Preliminary study of online real-time control system for lower extremity exoskeletons based on EEG and sEMG fusion

Abstract

Motion imaging (MI) is widely used in exoskele-ton robot control direction. However, online real-time con-trol of exoskeletons based on biological signals is difficult to achieve. Because the anti-interference of biological signals in real life is poor and affected by individual differences, the control of auxiliary equipment by the realization of human-machine interface is still facing great challenges. In this paper, a human-machine interface (HMI) based on hybrid biological signals is designed and online real-time control of lower extremity exoskeletons is realized.
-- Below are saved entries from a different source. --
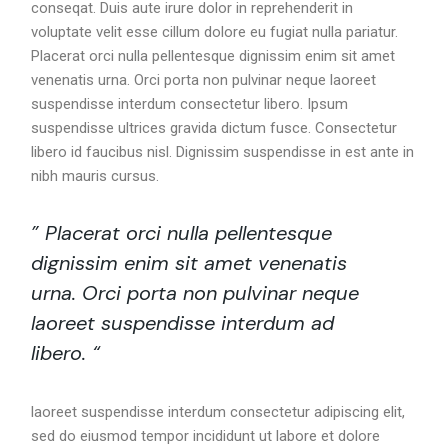
conseqat. Duis aute irure dolor in reprehenderit in
voluptate velit esse cillum dolore eu fugiat nulla pariatur.
Placerat orci nulla pellentesque dignissim enim sit amet
venenatis urna. Orci porta non pulvinar neque laoreet
suspendisse interdum consectetur libero. Ipsum
suspendisse ultrices gravida dictum fusce. Consectetur
libero id faucibus nisl. Dignissim suspendisse in est ante in
nibh mauris cursus.
” Placerat orci nulla pellentesque
dignissim enim sit amet venenatis
urna. Orci porta non pulvinar neque
laoreet suspendisse interdum ad
libero. “
laoreet suspendisse interdum consectetur adipiscing elit,
sed do eiusmod tempor incididunt ut labore et dolore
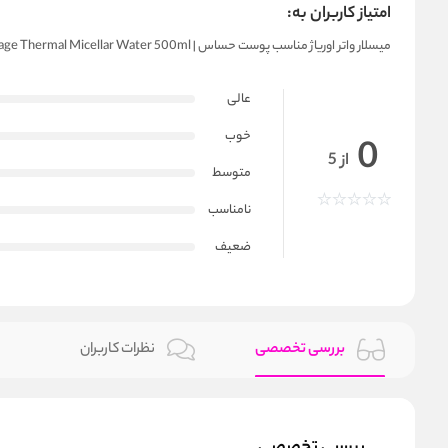
امتیاز کاربران به:
میسلار واتر اوریاژ مناسب پوست حساس | Uriage Thermal Micellar Water 500ml
عالی
خوب
0
از 5
متوسط
نامناسب
ضعیف
بررسی تخصصی
نظرات کاربران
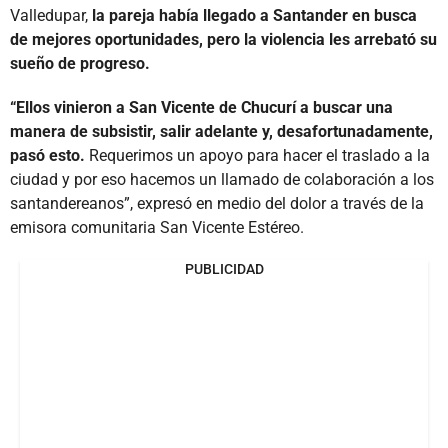
Valledupar,
la pareja había llegado a Santander en busca
de mejores oportunidades, pero la violencia les arrebató su
sueño de progreso.
“Ellos vinieron a San Vicente de Chucurí a buscar una
manera de subsistir, salir adelante y, desafortunadamente,
pasó esto.
Requerimos un apoyo para hacer el traslado a la
ciudad y por eso hacemos un llamado de colaboración a los
santandereanos”, expresó en medio del dolor a través de la
emisora comunitaria San Vicente Estéreo.
PUBLICIDAD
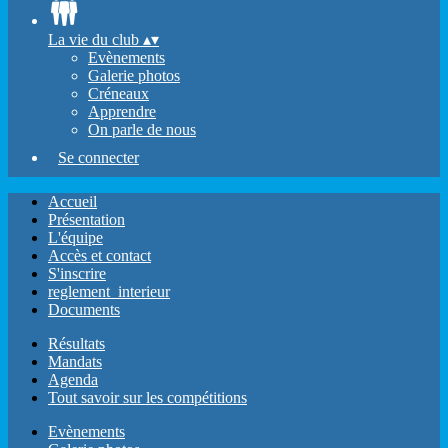
La vie du club
▴
▾
Evènements
Galerie photos
Créneaux
Apprendre
On parle de nous
Se connecter
Accueil
Présentation
L'équipe
Accès et contact
S'inscrire
reglement_interieur
Documents
Résultats
Mandats
Agenda
Tout savoir sur les compétitions
Evènements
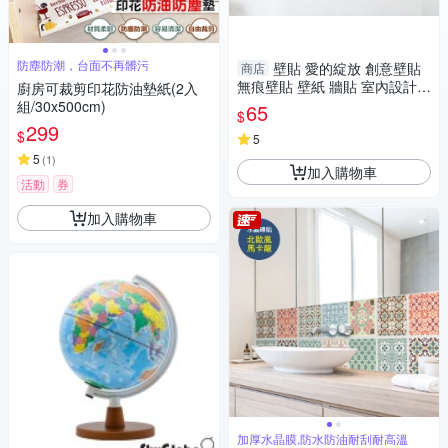
防塵防潮，台面不再髒污
壁貼 愛的綻放 創意壁貼
商店
無痕壁貼 壁紙 牆貼 室內設計
廚房可裁剪印花防油墊紙(2入
裝潢 Loxin
組/30x500cm)
65
$
299
$
5
5
(
1
)
加入購物車
活動
券
加入購物車
加厚水晶膜,防水防油耐刮耐高溫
Based on a comprehensive analysis of human walking, the HMI uses the electromyography signals (upper extremities) and EEG signals generated during real exercise as input signals. Different analysis methods are designed for different modal signals. We extracted four features of sEMG signals to distinguish between different movement processes in the human body. For EEG signals, the use of Independent Component Analysis (ICA) increases the robustness of the system. Event-related desynchronization/synchronization (ERS/ERD) and power spectral densities are reused for analysis from the perspective of the interaction of multiple information in the channel, time and frequency domains. The human-machine interface integrates EEG and EMG multimodal biological signals, and the average recognition accuracy of different subjects has reached 93.7%. In order to increase the recognition accuracy of practical applications and reduce the differences between different individuals, a window voting mechanism is designed. Healthy subjects were tested, and the recognition accuracy of the lower limb exoskeleton online real-time assistance system reached 99%, with high accuracy and reliability.